Refusing to accept that people are uninterested in history, it might be fair to nickname me a bit of a “Peter Pan.” I am convinced the more people learn of their heritage, the richer their lives–you just have to find the bits that have meaning to you and connect to them. Whether it’s a place you pass every day or where you had one remarkable conversation, places have meaning. And the longer a building is around, the more layered it becomes with stories, significance and shared slivers of people’s lives.  See if you haven’t lost count of how many times you’ve passed this one…

Most people would have no reason to notice this little brick commercial building at 1828-1834 North Central; after all, it’s on a stretch of one of the perceived super-highways making that final dump of southbound drivers into the heart of downtown. But if you live in Herron-Morton Place, chances are good you’ve noticed this building.
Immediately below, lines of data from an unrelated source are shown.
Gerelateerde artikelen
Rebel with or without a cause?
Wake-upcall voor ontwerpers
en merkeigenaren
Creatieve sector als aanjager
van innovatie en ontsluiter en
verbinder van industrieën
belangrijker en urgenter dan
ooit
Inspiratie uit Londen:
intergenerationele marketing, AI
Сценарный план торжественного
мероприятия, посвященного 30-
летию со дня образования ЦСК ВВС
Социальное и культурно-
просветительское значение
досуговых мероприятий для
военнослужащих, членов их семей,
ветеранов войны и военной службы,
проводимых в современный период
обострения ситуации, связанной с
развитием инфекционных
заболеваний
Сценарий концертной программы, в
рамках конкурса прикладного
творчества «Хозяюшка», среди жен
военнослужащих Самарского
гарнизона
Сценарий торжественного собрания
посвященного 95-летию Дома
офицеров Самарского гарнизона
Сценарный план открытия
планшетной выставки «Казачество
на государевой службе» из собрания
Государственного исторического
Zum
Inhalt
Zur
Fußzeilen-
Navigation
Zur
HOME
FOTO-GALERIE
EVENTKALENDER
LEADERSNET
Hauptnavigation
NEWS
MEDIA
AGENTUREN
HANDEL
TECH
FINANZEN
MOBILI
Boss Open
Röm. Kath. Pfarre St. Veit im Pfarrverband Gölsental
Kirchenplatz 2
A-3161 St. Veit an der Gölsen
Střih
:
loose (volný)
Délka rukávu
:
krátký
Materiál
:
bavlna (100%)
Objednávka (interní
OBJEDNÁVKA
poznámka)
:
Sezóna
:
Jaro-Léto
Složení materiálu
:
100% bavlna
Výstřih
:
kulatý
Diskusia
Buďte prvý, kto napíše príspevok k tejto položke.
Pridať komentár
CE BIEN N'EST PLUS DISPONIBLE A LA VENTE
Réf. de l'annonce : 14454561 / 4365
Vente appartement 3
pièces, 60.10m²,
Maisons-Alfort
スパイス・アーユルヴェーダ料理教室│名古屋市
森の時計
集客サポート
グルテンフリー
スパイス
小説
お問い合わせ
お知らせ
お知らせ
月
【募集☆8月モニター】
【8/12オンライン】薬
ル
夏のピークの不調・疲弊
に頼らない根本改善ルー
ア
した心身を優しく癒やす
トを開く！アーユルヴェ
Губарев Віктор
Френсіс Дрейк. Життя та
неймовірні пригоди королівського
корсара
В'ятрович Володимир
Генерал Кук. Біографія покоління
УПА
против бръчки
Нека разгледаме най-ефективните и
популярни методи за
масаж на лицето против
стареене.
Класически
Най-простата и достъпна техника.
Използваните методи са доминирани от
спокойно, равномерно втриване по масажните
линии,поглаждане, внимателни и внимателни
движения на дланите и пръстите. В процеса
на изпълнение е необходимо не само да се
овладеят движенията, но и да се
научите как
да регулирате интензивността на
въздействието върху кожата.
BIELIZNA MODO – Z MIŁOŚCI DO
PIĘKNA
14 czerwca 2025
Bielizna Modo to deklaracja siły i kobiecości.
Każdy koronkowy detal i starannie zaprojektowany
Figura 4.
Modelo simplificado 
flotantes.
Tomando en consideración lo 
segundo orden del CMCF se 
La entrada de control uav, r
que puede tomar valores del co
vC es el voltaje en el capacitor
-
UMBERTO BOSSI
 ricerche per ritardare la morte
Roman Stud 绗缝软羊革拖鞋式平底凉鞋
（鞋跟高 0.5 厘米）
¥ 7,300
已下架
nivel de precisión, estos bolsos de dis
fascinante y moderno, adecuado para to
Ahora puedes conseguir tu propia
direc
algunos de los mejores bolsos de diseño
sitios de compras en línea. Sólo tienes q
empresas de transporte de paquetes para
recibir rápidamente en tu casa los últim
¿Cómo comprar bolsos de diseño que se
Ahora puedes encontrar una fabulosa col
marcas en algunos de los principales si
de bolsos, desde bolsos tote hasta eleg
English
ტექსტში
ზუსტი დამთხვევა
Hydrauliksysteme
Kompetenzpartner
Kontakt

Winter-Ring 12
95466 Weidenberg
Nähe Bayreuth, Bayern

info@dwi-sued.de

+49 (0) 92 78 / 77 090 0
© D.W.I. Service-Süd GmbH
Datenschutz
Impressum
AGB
This property was labeled as a “Chemical Laboratory” on the 1915 Sanborn map and the  rumor from a gentleman who has lived  in the area for a long time  is that it was once a movie theater. Most people with a recollection of the place know the southern portion of the building as a garage. The northern section has apartments above a storefront that hasn’t been actively used in years.
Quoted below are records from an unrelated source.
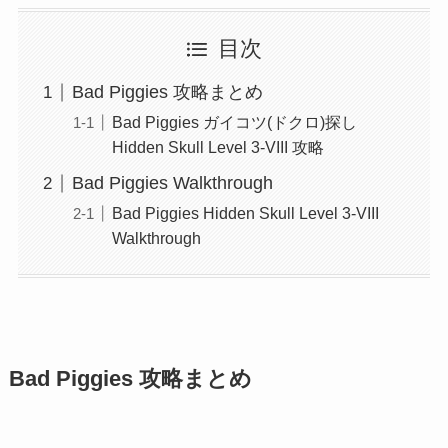
目次
Bad Piggies 攻略まとめ
Bad Piggies ガイコツ(ドクロ)探し
Hidden Skull Level 3-VIII 攻略
Bad Piggies Walkthrough
Bad Piggies Hidden Skull Level 3-VIII
Walkthrough
Bad Piggies 攻略まとめ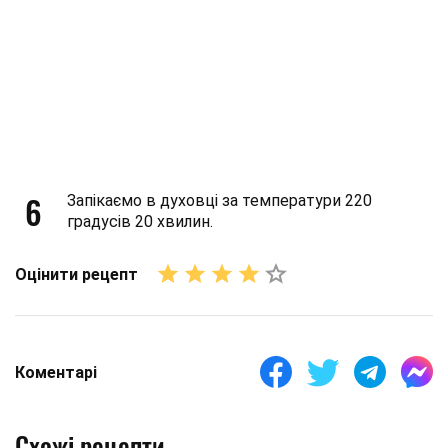
6
Запікаємо в духовці за температури 220
градусів 20 хвилин.
Оцінити рецепт
Коментарі
Схожі рецепти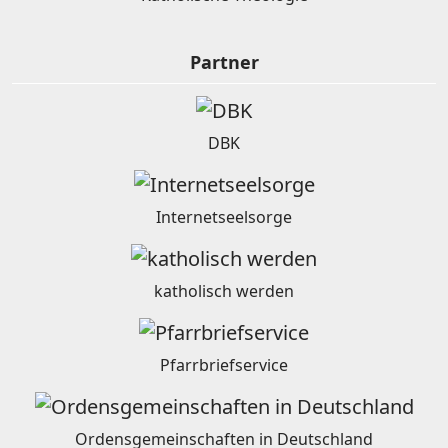
Partner
DBK
Internetseelsorge
katholisch werden
Pfarrbriefservice
Ordensgemeinschaften in Deutschland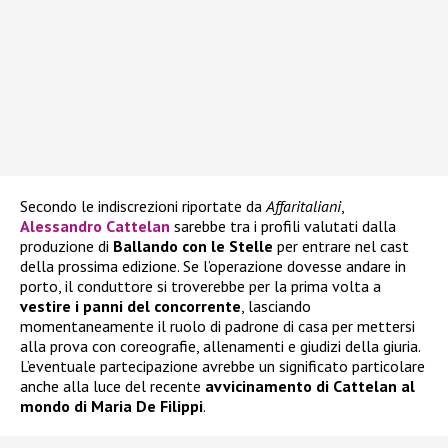
Secondo le indiscrezioni riportate da
Affaritaliani
,
Alessandro Cattelan
sarebbe tra i profili valutati dalla
produzione di
Ballando con le Stelle
per entrare nel cast
della prossima edizione. Se l’operazione dovesse andare in
porto, il conduttore si troverebbe per la prima volta a
vestire i panni del concorrente
, lasciando
momentaneamente il ruolo di padrone di casa per mettersi
alla prova con coreografie, allenamenti e giudizi della giuria.
L’eventuale partecipazione avrebbe un significato particolare
anche alla luce del recente
avvicinamento di Cattelan al
mondo di Maria De Filippi
.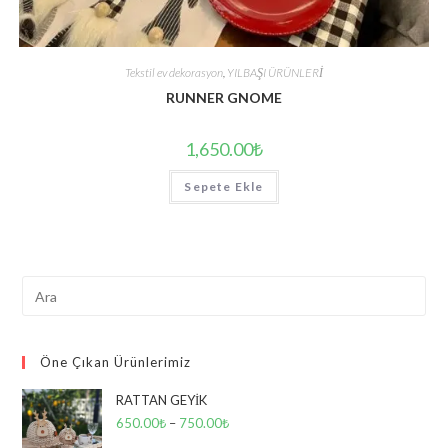
Tekstil ev dekorasyon
,
YILBAŞI ÜRÜNLERİ
RUNNER GNOME
1,650.00
₺
Sepete Ekle
Search
this
website
Öne Çıkan Ürünlerimiz
RATTAN GEYİK
650.00
₺
–
750.00
₺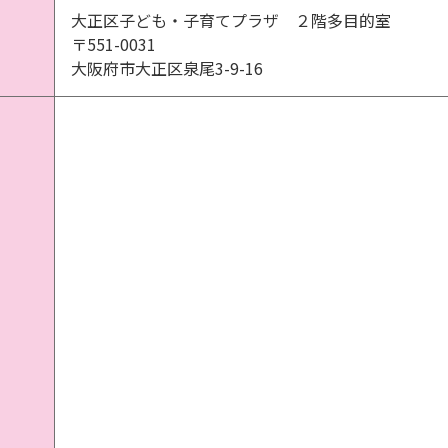
大正区子ども・子育てプラザ ２階多目的室
〒551-0031
大阪府市大正区泉尾3-9-16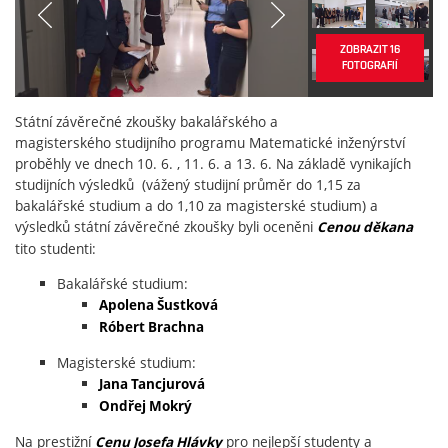
ZOBRAZIT 16
FOTOGRAFIÍ
Státní závěrečné zkoušky bakalářského a
magisterského studijního programu Matematické inženýrství
proběhly ve dnech 10. 6. , 11. 6. a 13. 6. Na základě vynikajích
studijních výsledků (vážený studijní průměr do 1,15 za
bakalářské studium a do 1,10 za magisterské studium) a
výsledků státní závěrečné zkoušky byli oceněni
Cenou děkana
tito studenti:
Bakalářské studium:
Apolena Šustková
Róbert Brachna
Magisterské studium:
Jana Tancjurová
Ondřej Mokrý
Na prestižní
pro nejlepší studenty a
Cenu Josefa Hlávky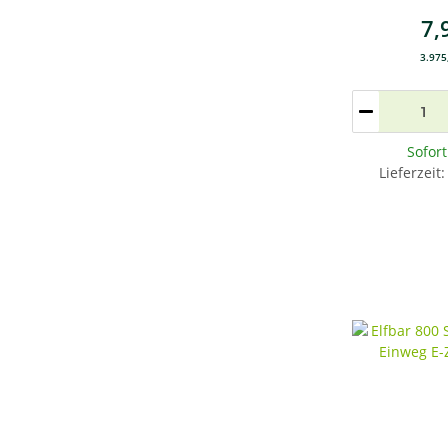
7,
3.975,
Sofor
Lieferzeit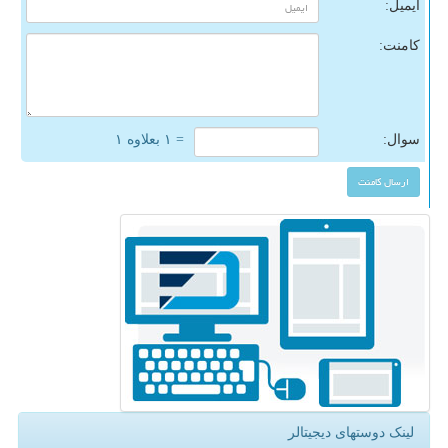
ایمیل:
کامنت:
سوال:
= ۱ بعلاوه ۱
لینک دوستهای دیجیتالر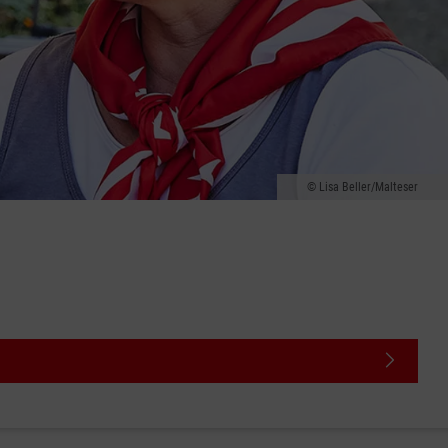
Lisa Beller/Malteser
Since the first time I noticed “Peter Pan” at the top of the southern portion of the structure, I’ve been curious about it’s history, of which I’ve found very little (full disclosure: I haven’t spent much time researching it). What is interesting to note, is that there were also the “Peter Pan Apartments,” in the middle of the 1600 block of Central on the east side of the street. Though the footprint on the below Baist map (thank you IUPUI) doesn’t appear to exactly match, it resembles enough  of the northern half of this series of apartments labeled “Peter Pan Apts” to convince me that these longtime rundown apartments (also Sunday Prayer worthy) at 1635 North Central, are indeed what remains of the Peter Pan Apartments. As of February 2012, the sad conditions shown in this photo are being remedied as work is under way to make this inhabitable again. And within the last few months, another happy development (prayers answered), work has begun to stabilize a failing northern wall on the commercial building below.

Above and Below: As the Peter Pan commercial building looked almost 1 year ago…

and now, as of February 25, 2012–looks like the process of replacing windows is under way…in addition to the northern wall. Praying this one is restored back to her former beauty, and since I’m already wishing and praying–some neighborhood serving retail would also be a welcome addition.

9 responses to “Sunday Prayers: Peter Pan Lives on Central”

  1. Doug says:

    This is delightful, human-scale favorite of this Old Northsider. I’ve always heard it described as a former garage.

  2. Joan Hostetler says:

    I’ve only dabbled in its history as well, but can add that Harry S. Bastian (a contractor and realtor) built at least the 2-story section in 1915-1916. The Peter Pan movie theater operated at least from 1916-1919, but was called the Superba Theater in 1920. Grocery stores occupied the commercial space for many years. Since you like to connect the dots, David Brenneke of the dance academy ( bought the building as an investment in the late teens when Bastian moved to Miami, Florida to build houses/buildings for Carl Fisher (of Indy 500 fame).

  3. Dave Brewer says:

    According to Gene Gladson’s book, “Indianapolis Theaters from A to Z”, the Peter Pan opened on December 24, 1915.

    Dave Brewer

  4. Tiffany Benedict Berkson says:

    You know, I think I had a copy of that somewhere…thanks for the resource reminder!

  5. Literate Indy says:

    I noticed this building around Christmas. There was a beautifully decorated little tree in the window of the upstairs apartment…

  6. Tiffany Benedict Berkson says:

    Darn! I missed that bit of holiday spirit! Thanks; I’ll be on the lookout next year!

  7. Nathan LaGrange says:

    Hey Tiffany! Great research…thanks for all you do to give voice to the history of our city…any idea who currently owns the Peter Pan?

  8. pam scott says:

    Gary Rice is owner and is renovating as I am typing. I think he’s on week 2.

  9. Diane R Gorsline says:

    I’ve wondered for years about the “Peter Pan” above that garage!